- 1926 theatrical poster
- Directed by: George B. Seitz
- Screenplay by: James O. Spearing (adaptation) George Seitz (scenario) Gladys Lehman (scenario)
- Based on: The Brute Breaker (novelette) by Johnston McCulley
- Produced by: Carl Laemmle
- Starring: Kenneth Harlan Viola Dana
- Cinematography: Merritt B. Gerstad
- Edited by: Raymond Curtiss Maurice Pivar (sup. editor)
- Production company: Universal Pictures
- Distributed by: Universal Pictures
- Release date: October 2, 1926;
- Running time: 6 reels; (5,747 feet)
- Country: United States
- Language: Silent (English intertitles)

= The Ice Flood =

1926 film by George B. Seitz

The Ice Flood is a 1926 American silent northwoods drama film produced and distributed by Universal Pictures. It was directed by George Seitz and starred Kenneth Harlan and Viola Dana.

The Brute Breaker had previously been adapted by Universal in 1919, under the title of the source material.

==Plot==
Jack De Quincy, fresh out of Oxford, is the son of a wealthy lumberjack who has been sent to straighten out the French Canadian logging camps. He tells his father that he intends to keep his identity hidden, and conceals the fact that he was a college boxing champion.

The toughest camp in the area hears tales from a nearby town of a handsome "wildcat" who has kicked out it's bootleggers and ruffians. 'Dum-Dum' Pete and 'Dumb' Danny laugh as they tell the story, but Marie O'Neil and her disabled brother Billy long to see the mysterious hero. That evening, Jack accidentally arouses the bullies' anger by dancing with Marie O'Neil, the daughter of the camp superintendent, against Pete's orders. Pete challenges Jack to a fight and is beaten badly, but Marie believes that Jack started the fight just to impress her and doesn't wish to engage with him.

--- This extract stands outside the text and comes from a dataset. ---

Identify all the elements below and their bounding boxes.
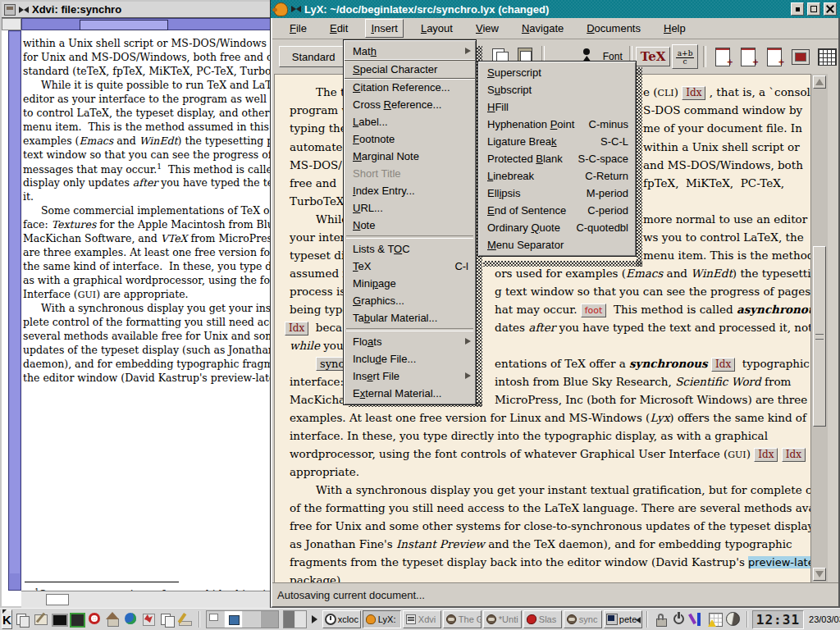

The next day the bullies discover their bootlegged liquor has been stolen, and orders Jack to leave camp. He sets up his own camp nearby, but Marie overhears the bullies planning to attack him and follows them with her father to Jack's location. They shoot at a figure next to the fire, and think Jack is dead. Marie and her father are captured, and Marie put on a launch on the river while her father is tied to a tree. It turns out the figure next to the fire was a dummy, and Jack gets the drop on Dan as he investigates the camp, and he takes him prisoner. The other bully is lured to the camp and also made prisoner. Meanwhile, ice in the river is gathering around Marie and her father breaks his bonds, and with the help of Jack, save Marie from the ice floes.

==Cast==
- Kenneth Harlan as Jack De Quincy
- Viola Dana as Marie O'Neill
- Frank Hagney as 'Dum-Dum' Pete
- Fred Kohler as 'Cougar' Kid
- DeWitt Jennings as James O'Neill (Marie's father)
- Norman Deming as 'Dumb' Danny
- Kitty Barlow as Lumber Camp Cook
- James Gordon as Lumber Camp Physician
- George Irving as Thomas De Quincey
- Billy Kent Schaefer as Little Billy
- Walter Brennan as Lumberjack (uncredited)

==Production==
Exteriors for The Ice Flood were shot on location in Klamath Falls, Oregon, and the interiors were filmed on the Universal Studios Lot.

== Reception ==
Moving Picture World reviewer C.S. Sewell gave the film a positive review, praising the excellent fight scenes and "generous use of miniatures."

==Preservation==
A complete 16mm exists and has been distributed on DVD by Alpha Video, Grapevine Video, and TeleVista. The film is also held by the Library of Congress.